Required work: Required from the data below: the exact lines starting at the line containing "smashing the fastest hundred in T20 World Cup" and ending at the line containing "education. Jaimes Industries", with both ends kept and all pictures dropped.

Stored data entries:

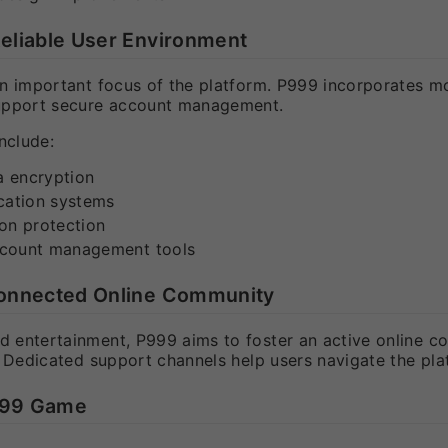
Reliable User Environment
an important focus of the platform. P999 incorporates m
upport secure account management.
nclude:
 encryption
cation systems
on protection
ccount management tools
 Connected Online Community
 entertainment, P999 aims to foster an active online co
. Dedicated support channels help users navigate the pl
999 Game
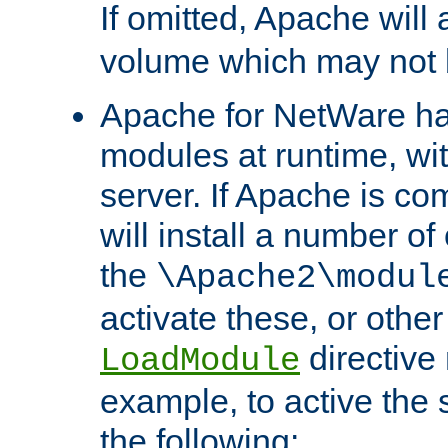
If omitted, Apache wil
volume which may not b
Apache for NetWare has 
modules at runtime, wi
server. If Apache is com
will install a number of
the
\Apache2\modul
activate these, or othe
directive
LoadModule
example, to active the
the following:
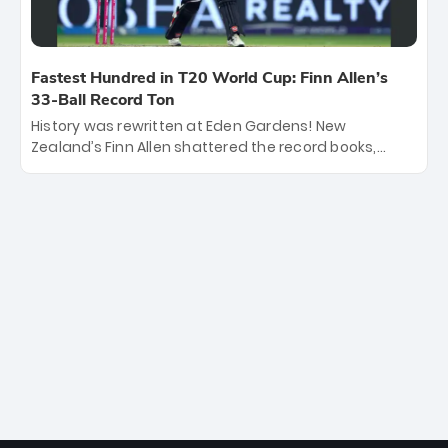
Fastest Hundred in T20 World Cup: Finn Allen’s
33-Ball Record Ton
History was rewritten at Eden Gardens! New
Zealand’s Finn Allen shattered the record books,
smashing the fastest hundred in T20 World Cup
history in just 33 balls. Obliterating Chris Gayle’s long-
standing 47-ball record, Allen’s explosive 2026 semi-
final masterclass against South Africa has propelled
the Kiwis into the Grand Final. Is this the greatest T20
innings ever? Explore the new top 5 fastest
centurions now.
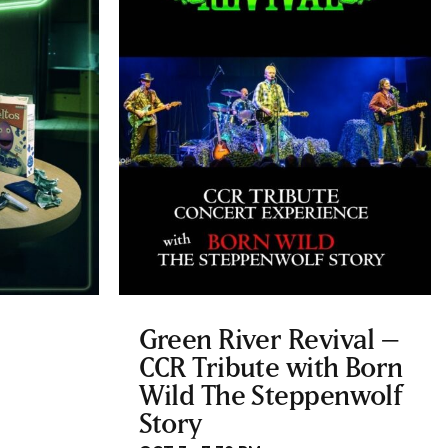
Green River Revival –
CCR Tribute with Born
Wild The Steppenwolf
Story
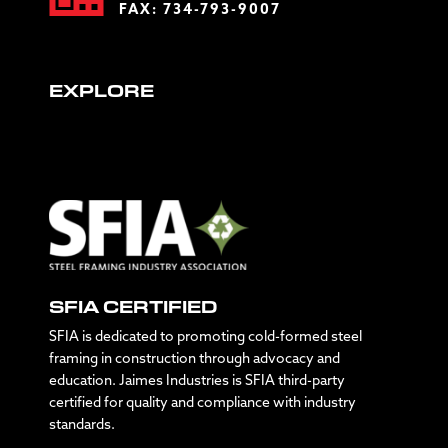
FAX: 734-793-9007
EXPLORE
SFIA CERTIFIED
SFIA is dedicated to promoting cold-formed steel
framing in construction through advocacy and
education. Jaimes Industries is SFIA third-party
certified for quality and compliance with industry
standards.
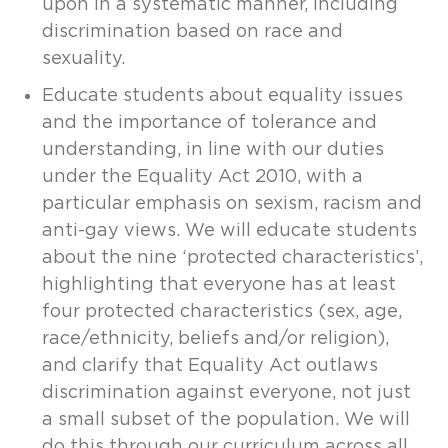
upon in a systematic manner, including
discrimination based on race and
sexuality.
Educate students about equality issues
and the importance of tolerance and
understanding, in line with our duties
under the Equality Act 2010, with a
particular emphasis on sexism, racism and
anti-gay views. We will educate students
about the nine ‘protected characteristics’,
highlighting that everyone has at least
four protected characteristics (sex, age,
race/ethnicity, beliefs and/or religion),
and clarify that Equality Act outlaws
discrimination against everyone, not just
a small subset of the population. We will
do this through our curriculum across all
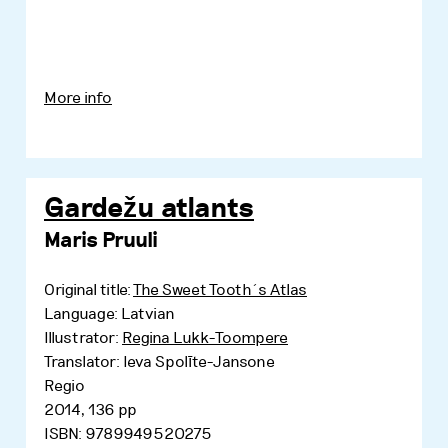
More info
Gardežu atlants
Maris Pruuli
Original title:
The Sweet Tooth´s Atlas
Language: Latvian
Illustrator:
Regina Lukk-Toompere
Translator: Ieva Spolīte-Jansone
Regio
2014, 136 pp
ISBN: 9789949520275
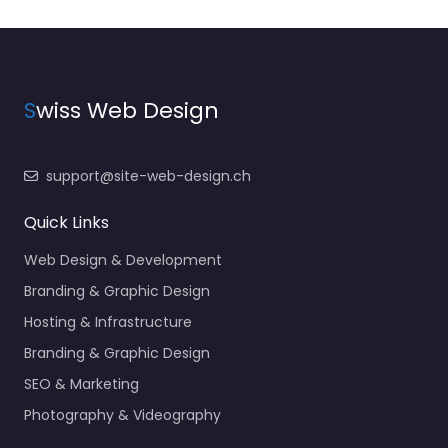
S
wiss Web Design
support@site-web-design.ch
Quick Links
Web Design & Development
Branding & Graphic Design
Hosting & Infrastructure
Branding & Graphic Design
SEO & Marketing
Photography & Videography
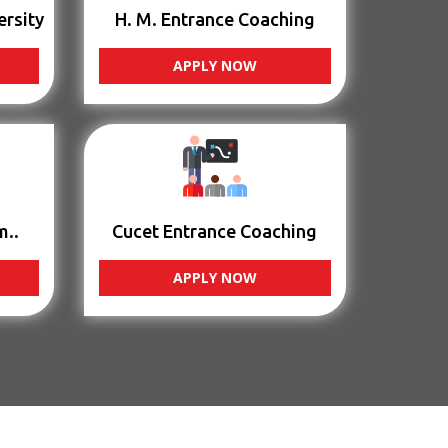
ersity
H. M. Entrance Coaching
APPLY NOW
m..
Cucet Entrance Coaching
APPLY NOW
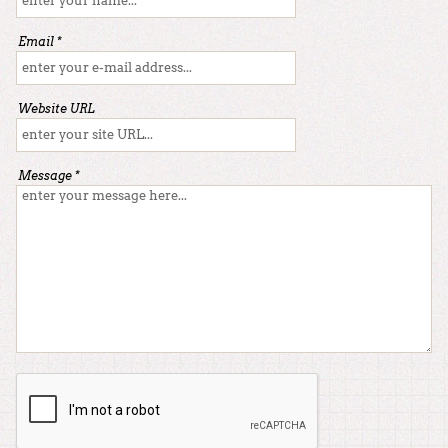
Email *
Website URL
Message *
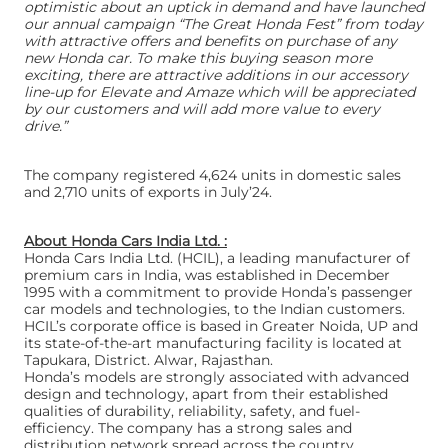
optimistic about an uptick in demand and have launched
our annual campaign “The Great Honda Fest” from today
with attractive offers and benefits on purchase of any
new Honda car. To make this buying season more
exciting, there are attractive additions in our accessory
line-up for Elevate and Amaze which will be appreciated
by our customers and will add more value to every
drive.”
The company registered 4,624 units in domestic sales
and 2,710 units of exports in July’24.
About Honda Cars India Ltd. :
Honda Cars India Ltd. (HCIL), a leading manufacturer of
premium cars in India, was established in December
1995 with a commitment to provide Honda’s passenger
car models and technologies, to the Indian customers.
HCIL’s corporate office is based in Greater Noida, UP and
its state-of-the-art manufacturing facility is located at
Tapukara, District. Alwar, Rajasthan.
Honda’s models are strongly associated with advanced
design and technology, apart from their established
qualities of durability, reliability, safety, and fuel-
efficiency. The company has a strong sales and
distribution network spread across the country.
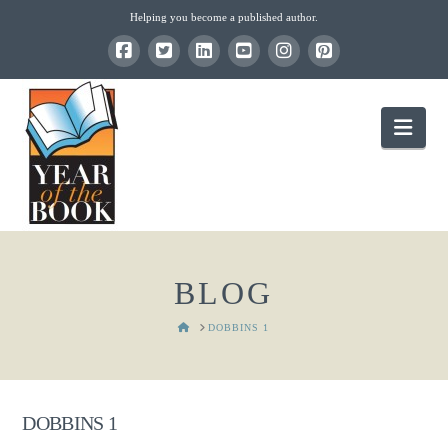
Helping you become a published author.
Nav
BLOG
HOME
DOBBINS 1
DOBBINS 1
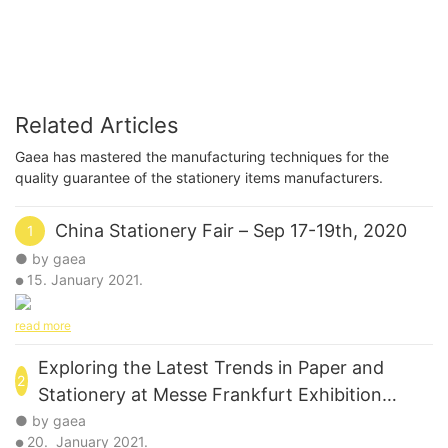
Related Articles
Gaea has mastered the manufacturing techniques for the
quality guarantee of the stationery items manufacturers.
China Stationery Fair – Sep 17-19th, 2020
1
● by gaea
15. January 2021.
●
read more
Exploring the Latest Trends in Paper and
2
Stationery at Messe Frankfurt Exhibition
GmbH's Paperworld 2012
● by gaea
20. January 2021.
●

The answer:
smashing the fastest hundred in T20 World Cup
history in just 33 balls. Obliterating Chris Gayle’s long-
standing 47-ball record, Allen’s explosive 2026 semi-
final masterclass against South Africa has propelled
the Kiwis into the Grand Final. Is this the greatest T20
innings ever? Explore the new top 5 fastest
centurions now.
Green River Revival –
CCR Tribute with Born
Wild The Steppenwolf
Story
FAX: 734-793-9007
EXPLORE
SFIA CERTIFIED
SFIA is dedicated to promoting cold-formed steel
framing in construction through advocacy and
education. Jaimes Industries is SFIA third-party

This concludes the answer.